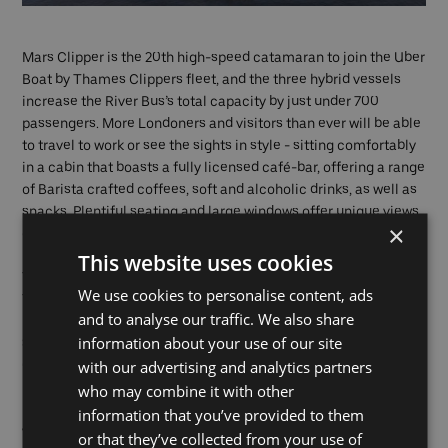
Mars Clipper is the 20th high-speed catamaran to join the Uber
Boat by Thames Clippers fleet, and the three hybrid vessels
increase the River Bus’s total capacity by just under 700
passengers. More Londoners and visitors than ever will be able
to travel to work or see the sights in style - sitting comfortably
in a cabin that boasts a fully licensed café-bar, offering a range
of Barista crafted coffees, soft and alcoholic drinks, as well as
snacks. Plentiful seating and large windows offer unique views
×
of London’s most iconic riverside sites, while a spacious, open
back deck provides an impressive panoramic vantage point.
This website uses cookies
Tickets can be purchased
online
, on the Thames Clippers
We use cookies to personalise content, ads
Tickets and Uber apps, and at piers.
and to analyse our traffic. We also share
information about your use of our site
Sean Collins, Uber Boat by Thames Clippers co-founder and
with our advertising and analytics partners
CEO
said: “We want to make London’s river travel the best and
most sustainable transport option in the world. We are
who may combine it with other
immensely proud of being able to launch our third hybrid
information that you’ve provided to them
vessel in less than 12 months. Seeing these wonderful boats
or that they’ve collected from your use of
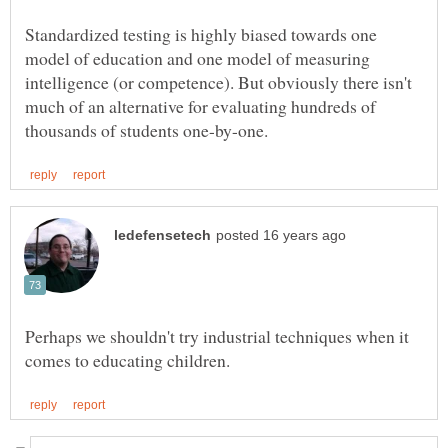
Standardized testing is highly biased towards one
model of education and one model of measuring
intelligence (or competence). But obviously there isn't
much of an alternative for evaluating hundreds of
Perhaps we shouldn't try industrial techniques when it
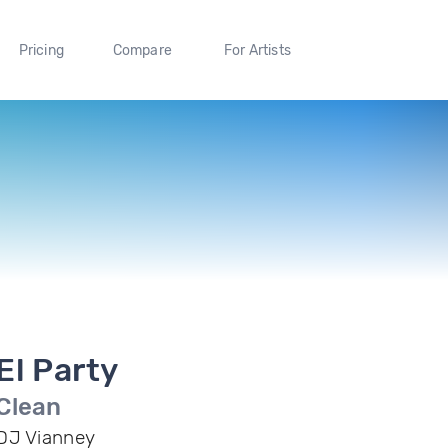
Pricing
Compare
For Artists
El Party
Clean
DJ Vianney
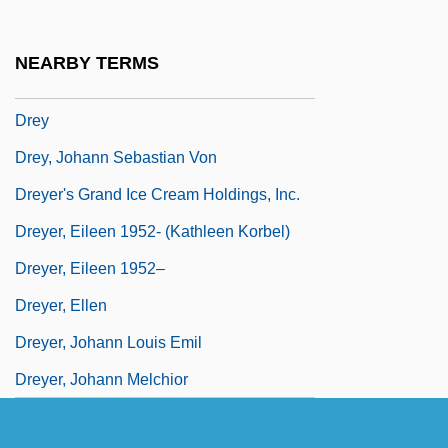
Drexler, Millard S.
Drexler, Rosalyn
NEARBY TERMS
Drexler, Rosalyn 1926-
Drey
Drey, Johann Sebastian Von
Dreyer's Grand Ice Cream Holdings, Inc.
Dreyer, Eileen 1952- (Kathleen Korbel)
Dreyer, Eileen 1952–
Dreyer, Ellen
Dreyer, Johann Louis Emil
Dreyer, Johann Melchior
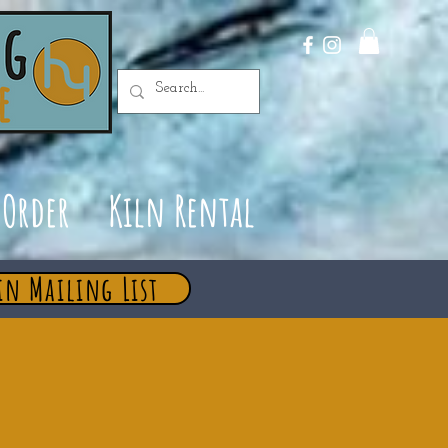
Order
Kiln Rental
in Mailing List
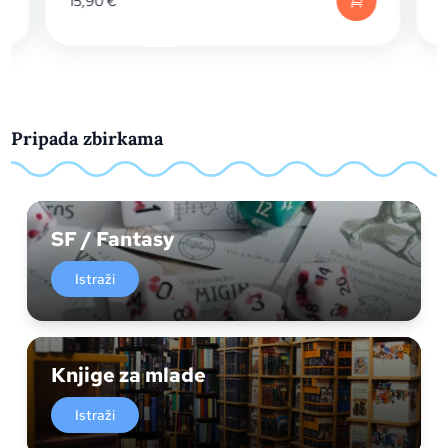
15,90
€
Pripada zbirkama
SF / Fantasy
Istraži
Knjige za mlade
Istraži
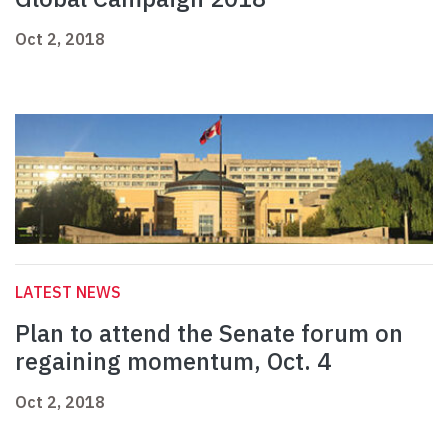
Oct 2, 2018
LATEST NEWS
Plan to attend the Senate forum on
regaining momentum, Oct. 4
Oct 2, 2018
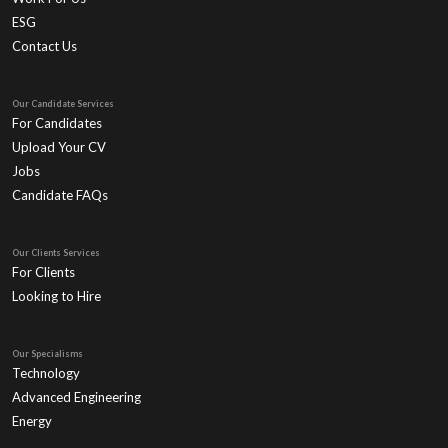
ESG
Contact Us
Our Candidate Services
For Candidates
Upload Your CV
Jobs
Candidate FAQs
Our Clients Services
For Clients
Looking to Hire
Our Specialisms
Technology
Advanced Engineering
Energy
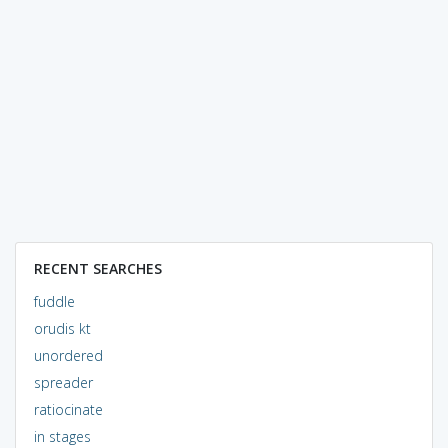
RECENT SEARCHES
fuddle
orudis kt
unordered
spreader
ratiocinate
in stages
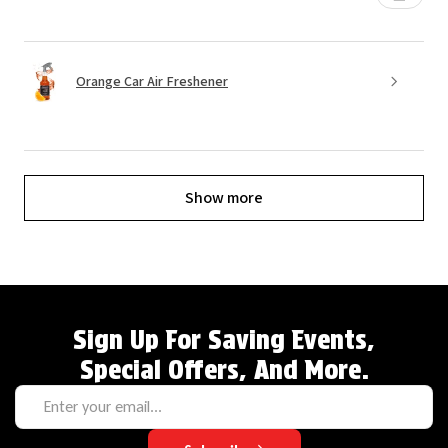
Orange Car Air Freshener
Show more
Sign Up For Saving Events,
Special Offers, And More.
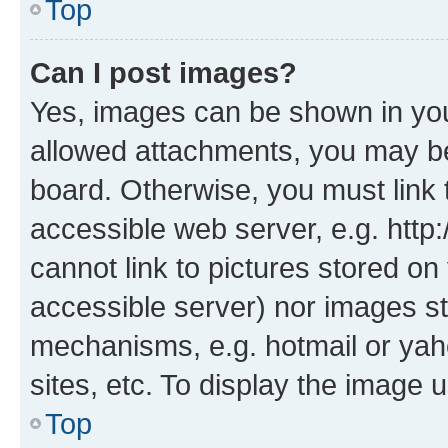
Top
Can I post images?
Yes, images can be shown in your
allowed attachments, you may be
board. Otherwise, you must link 
accessible web server, e.g. htt
cannot link to pictures stored on
accessible server) nor images st
mechanisms, e.g. hotmail or ya
sites, etc. To display the image
Top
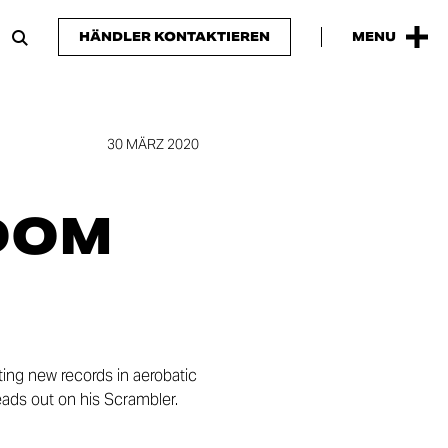
HÄNDLER KONTAKTIEREN
MENU
30 MÄRZ 2020
DOM
ing new records in aerobatic
heads out on his Scrambler.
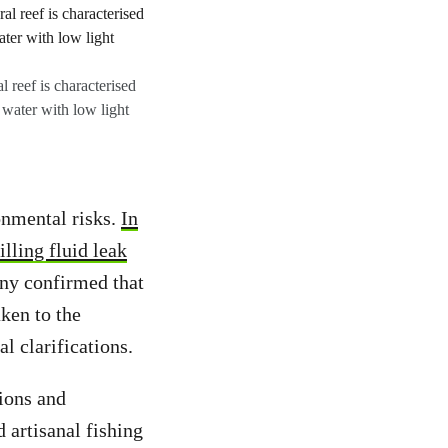
 reef is characterised
 water with low light
onmental risks.
In
illing fluid leak
ny confirmed that
aken to the
l clarifications.
tions and
 artisanal fishing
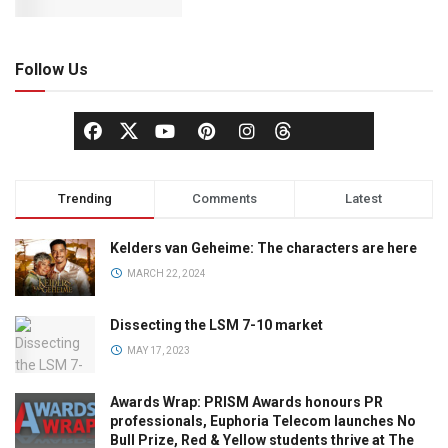
Follow Us
Trending
Comments
Latest
Kelders van Geheime: The characters are here
MARCH 22, 2024
Dissecting the LSM 7-10 market
MAY 17, 2023
Awards Wrap: PRISM Awards honours PR
professionals, Euphoria Telecom launches No
Bull Prize, Red & Yellow students thrive at The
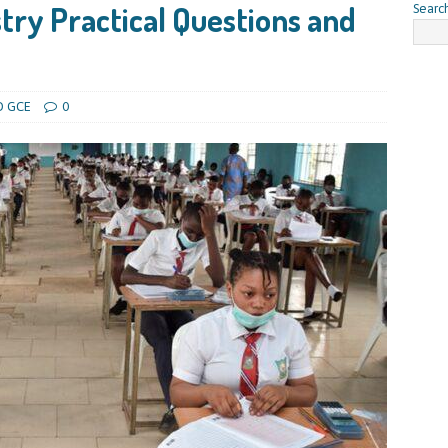
ry Practical Questions and
Searc
O GCE
0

■ ■ ■ ■ ■

[DIRECTIONS]
Restate all of the material word for word. Keep out every picture.

[SOLUTION]
Mars Clipper is the 20th high-speed catamaran to join the Uber
Boat by Thames Clippers fleet, and the three hybrid vessels
increase the River Bus’s total capacity by just under 700
passengers. More Londoners and visitors than ever will be able
to travel to work or see the sights in style - sitting comfortably
in a cabin that boasts a fully licensed café-bar, offering a range
of Barista crafted coffees, soft and alcoholic drinks, as well as
snacks. Plentiful seating and large windows offer unique views
×
of London’s most iconic riverside sites, while a spacious, open
back deck provides an impressive panoramic vantage point.
This website uses cookies
Tickets can be purchased
online
, on the Thames Clippers
We use cookies to personalise content, ads
Tickets and Uber apps, and at piers.
and to analyse our traffic. We also share
information about your use of our site
Sean Collins, Uber Boat by Thames Clippers co-founder and
with our advertising and analytics partners
CEO
said: “We want to make London’s river travel the best and
most sustainable transport option in the world. We are
who may combine it with other
immensely proud of being able to launch our third hybrid
information that you’ve provided to them
vessel in less than 12 months. Seeing these wonderful boats
or that they’ve collected from your use of
Standardized testing is highly biased towards one
model of education and one model of measuring
intelligence (or competence). But obviously there isn't
much of an alternative for evaluating hundreds of
Perhaps we shouldn't try industrial techniques when it
Pricing
Compare
For Artists
El Party
Clean
DJ Vianney
Drexler, Millard S.
Drexler, Rosalyn
NEARBY TERMS
Drexler, Rosalyn 1926-
Drey
Drey, Johann Sebastian Von
Dreyer's Grand Ice Cream Holdings, Inc.
Dreyer, Eileen 1952- (Kathleen Korbel)
Dreyer, Eileen 1952–
Dreyer, Ellen
Dreyer, Johann Louis Emil
Dreyer, Johann Melchior
Order
Kiln Rental
in Mailing List
15,90
€
Pripada zbirkama
SF / Fantasy
Istraži
Knjige za mlade
Istraži
Oct 2, 2018
LATEST NEWS
Plan to attend the Senate forum on
regaining momentum, Oct. 4
Oct 2, 2018
ESG
Contact Us
Our Candidate Services
For Candidates
Upload Your CV
Jobs
Candidate FAQs
Our Clients Services
For Clients
Looking to Hire
Our Specialisms
Technology
Advanced Engineering
Energy
RECENT SEARCHES
fuddle
orudis kt
unordered
spreader
ratiocinate
in stages
Orange Car Air Freshener
Show more
Sign Up For Saving Events,
Special Offers, And More.
Top
Can I post images?
Yes, images can be shown in your
allowed attachments, you may be
board. Otherwise, you must link 
accessible web server, e.g. htt
cannot link to pictures stored on
accessible server) nor images st
mechanisms, e.g. hotmail or ya
sites, etc. To display the image
Top
HÄNDLER KONTAKTIEREN
MENU
30 MÄRZ 2020
DOM
ing new records in aerobatic
heads out on his Scrambler.
 reef is characterised
 water with low light
onmental risks.
In
illing fluid leak
ny confirmed that
aken to the
l clarifications.
tions and
 artisanal fishing
Follow Us
Trending
Comments
Latest
Kelders van Geheime: The characters are here
MARCH 22, 2024
Dissecting the LSM 7-10 market
MAY 17, 2023
Awards Wrap: PRISM Awards honours PR
professionals, Euphoria Telecom launches No
Bull Prize, Red & Yellow students thrive at The
ry Practical Questions and
Searc
O GCE
0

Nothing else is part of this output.